My daughter took AP US History as a 10th grader. As others have mentioned, it's an intense AP in terms of the sheer amount of reading. I think she'd have been able to handle it in ninth grade, but I'm only guessing. I was glad that she didn't take it in 11th grade when she had a lot of other challenging classes on her plate (several community college classes plus AP Latin and AP Comparative Politics and Government -- the latter incidentally was far less demanding in terms of reading).



I think prospective colleges would be delighted if your son received a good grade in the class and a good test score. How capable do you think your son is of doing a demanding class? What are his feelings?
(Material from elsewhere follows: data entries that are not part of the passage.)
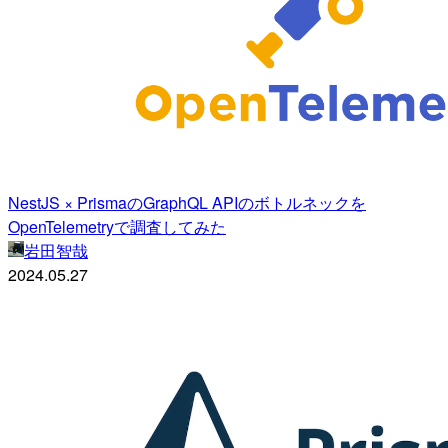
NestJS × PrismaのGraphQL APIのボトルネックを
OpenTelemetryで調査してみた
岩田智哉
2024.05.27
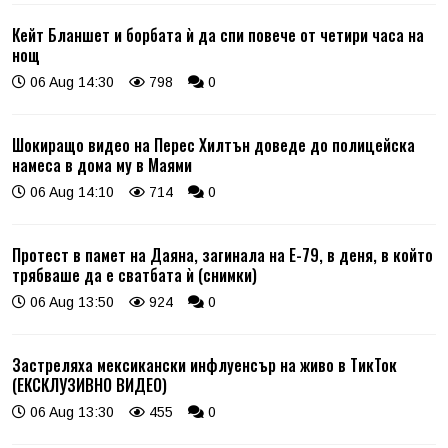
Кейт Бланшет и борбата ѝ да спи повече от четири часа на
нощ
06 Aug 14:30
798
0
Шокиращо видео на Перес Хилтън доведе до полицейска
намеса в дома му в Маями
06 Aug 14:10
714
0
Протест в памет на Даяна, загинала на Е-79, в деня, в който
трябваше да е сватбата ѝ (снимки)
06 Aug 13:50
924
0
Застреляха мексикански инфлуенсър на живо в ТикТок
(ЕКСКЛУЗИВНО ВИДЕО)
06 Aug 13:30
455
0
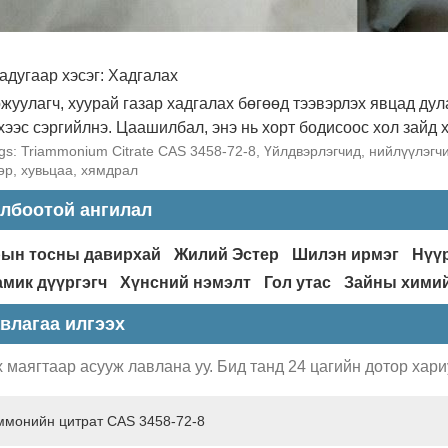
адугаар хэсэг: Хадгалах
жуулагч, хуурай газар хадгалах бөгөөд тээвэрлэх явцад дул
хээс сэргийлнэ. Цаашилбал, энэ нь хорт бодисоос хол зайд х
gs: Triammonium Citrate CAS 3458-72-8, Үйлдвэрлэгчид, нийлүүлэгч
р, хувьцаа, хямдрал
лбоотой ангилал
рын тосны давирхай
Жилий Эстер
Шилэн ирмэг
Нүү
амик дүүргэгч
Хүнсний нэмэлт
Гол утас
Зайны хими
влагаа илгээх
 маягтаар асууж лавлана уу. Бид танд 24 цагийн дотор хари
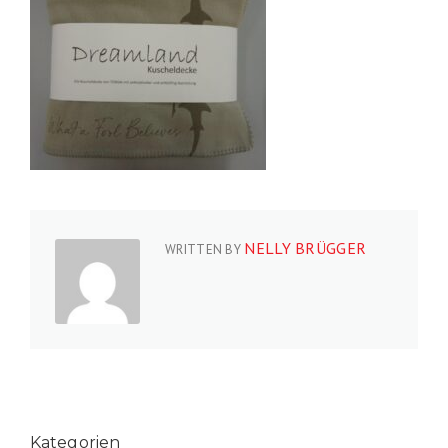
NELLY BRÜGGER
WRITTEN BY
Kategorien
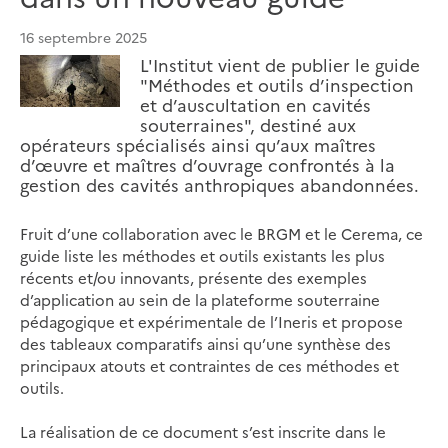
16 septembre 2025
L'Institut vient de publier le guide
"Méthodes et outils d’inspection
et d’auscultation en cavités
souterraines", destiné aux
opérateurs spécialisés ainsi qu’aux maîtres
d’œuvre et maîtres d’ouvrage confrontés à la
gestion des cavités anthropiques abandonnées.
Fruit d’une collaboration avec le BRGM et le Cerema, ce
guide liste les méthodes et outils existants les plus
récents et/ou innovants, présente des exemples
d’application au sein de la plateforme souterraine
pédagogique et expérimentale de l’Ineris et propose
des tableaux comparatifs ainsi qu’une synthèse des
principaux atouts et contraintes de ces méthodes et
outils.
La réalisation de ce document s’est inscrite dans le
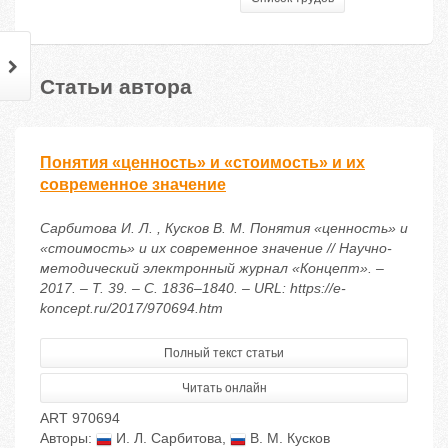
Статьи автора
Понятия «ценность» и «стоимость» и их
современное значение
Сарбитова И. Л. , Кусков В. М. Понятия «ценность» и
«стоимость» и их современное значение // Научно-
методический электронный журнал «Концепт». –
2017. – Т. 39. – С. 1836–1840. – URL: https://e-
koncept.ru/2017/970694.htm
Полный текст статьи
Читать онлайн
ART 970694
Авторы:
И. Л. Сарбитова
,
В. М. Кусков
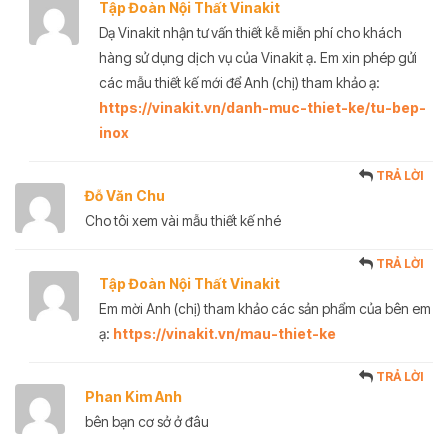
Tập Đoàn Nội Thất Vinakit
Dạ Vinakit nhận tư vấn thiết kễ miễn phí cho khách
hàng sử dụng dịch vụ của Vinakit ạ. Em xin phép gửi
các mẫu thiết kế mới để Anh (chị) tham khảo ạ:
https://vinakit.vn/danh-muc-thiet-ke/tu-bep-
inox
TRẢ LỜI
Đỗ Văn Chu
Cho tôi xem vài mẫu thiết kế nhé
TRẢ LỜI
Tập Đoàn Nội Thất Vinakit
Em mời Anh (chị) tham khảo các sản phẩm của bên em
ạ:
https://vinakit.vn/mau-thiet-ke
TRẢ LỜI
Phan Kim Anh
bên bạn cơ sở ở đâu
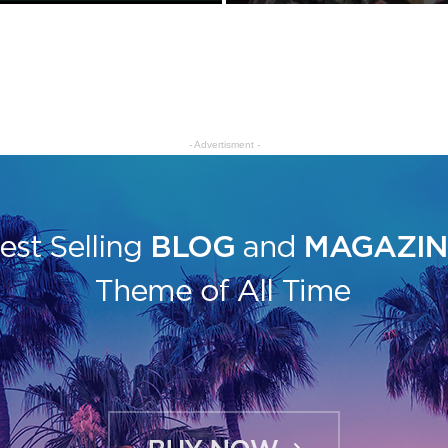
- Advertisment -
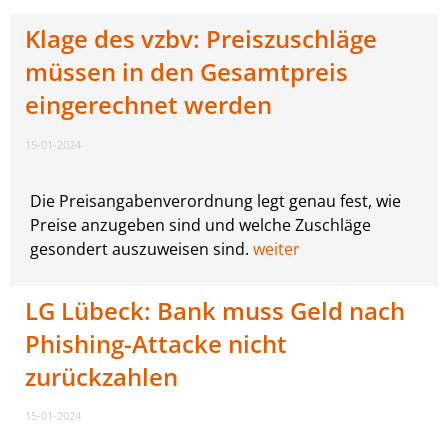
Klage des vzbv: Preiszuschläge
müssen in den Gesamtpreis
eingerechnet werden
15-01-2024
Die Preisangabenverordnung legt genau fest, wie
Preise anzugeben sind und welche Zuschläge
gesondert auszuweisen sind.
weiter
LG Lübeck: Bank muss Geld nach
Phishing-Attacke nicht
zurückzahlen
15-01-2024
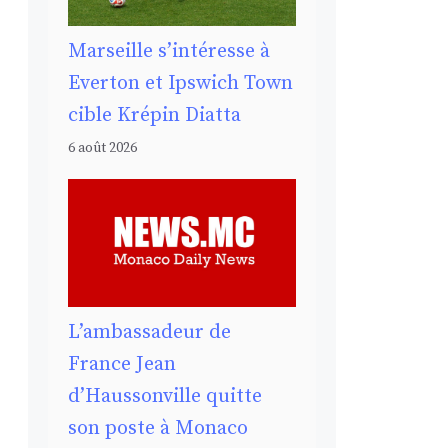
Marseille s’intéresse à
Everton et Ipswich Town
cible Krépin Diatta
6 août 2026
L’ambassadeur de
France Jean
d’Haussonville quitte
son poste à Monaco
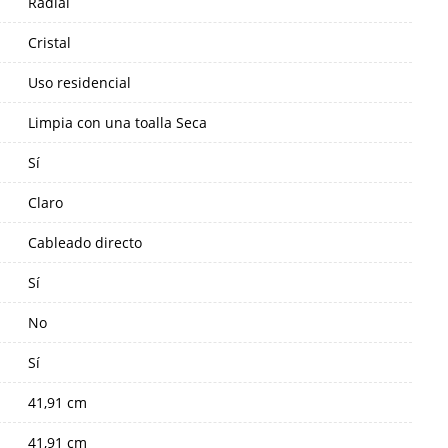
Radial
Cristal
Uso residencial
Limpia con una toalla Seca
Sí
Claro
Cableado directo
Sí
No
Sí
41,91 cm
41,91 cm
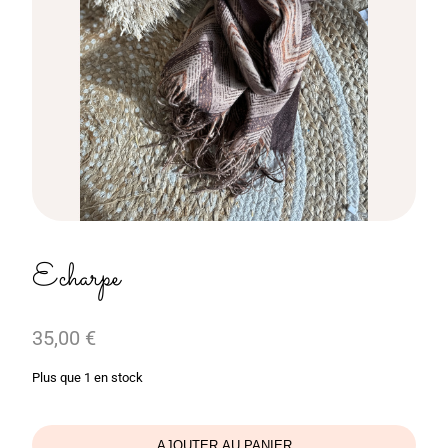
Echarpe
35,00
€
Plus que 1 en stock
AJOUTER AU PANIER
Does he thrive on challenge? or would he rather have a kinder, gentler introduction to high school?

Regards,
Kareni


Kareni, you raise excellent questions. My assessment is that he is able to comprehend the reading and probably the analysis, but the quantity of reading may be problematic for his speed. He knows how to structure a response essay and support his thesis, but at the level required for a 5? Hmmm. Probably not. I am still digesting results from two separate tests that rate his reading skills far higher than I would. He is a skilled test taker and I think that plays into it.

Here's the link to AP score analysis (at this writing, not including 2012 exams yet):

http://professionals...esearch/ap/data

In 2011, fewer than three-tenths of ONE percent of students taking the AP US History exam were ninth graders. I know that a great majority are attending schools, and that most schools limit AP class participation by grade level (and GPA and recommendations), but that still surprised me. I'd love to see the breakdown for homeschoolers -- and our scores, too.

This May, I finished teaching APUSH to a trio of homeschooled ninth-graders. Two scored fives; the third is calmly waiting to hear, with more patience than her instructor. :)

All three were fine students and a delight to work with. Compared broadly to older students, though, it could be that these ninth graders had greater challenges in three areas. First, they had less familiarity with idioms, expressions and terms than older students would. (That makes a difference in reading primary sources and following lectures targeted at a more experienced audience.) Second, writing from an analytical rather than descriptive point of view was sometimes difficult. (On the other hand, I hear that's true for many older students, too!) Third, these particular students were switching from more-or-less unschooling styles to establishing high school routines with LOTS of weekly work.

But they did great!

I can say for my family that the course was a good transition to the rigor needed for high school. DD looks forward to AP Art History and AP World History this fall. Now that she's done one, she has a clear idea of what this involves.

I think Kareni's point about balancing workload is critical. I'm glad we started with just one AP in ninth grade. Plenty for us!

Tia


This is most helpful. Thanks, Tia.

I think I am going to wait until his sophomore year. There are just too many wild cards out on the table right now.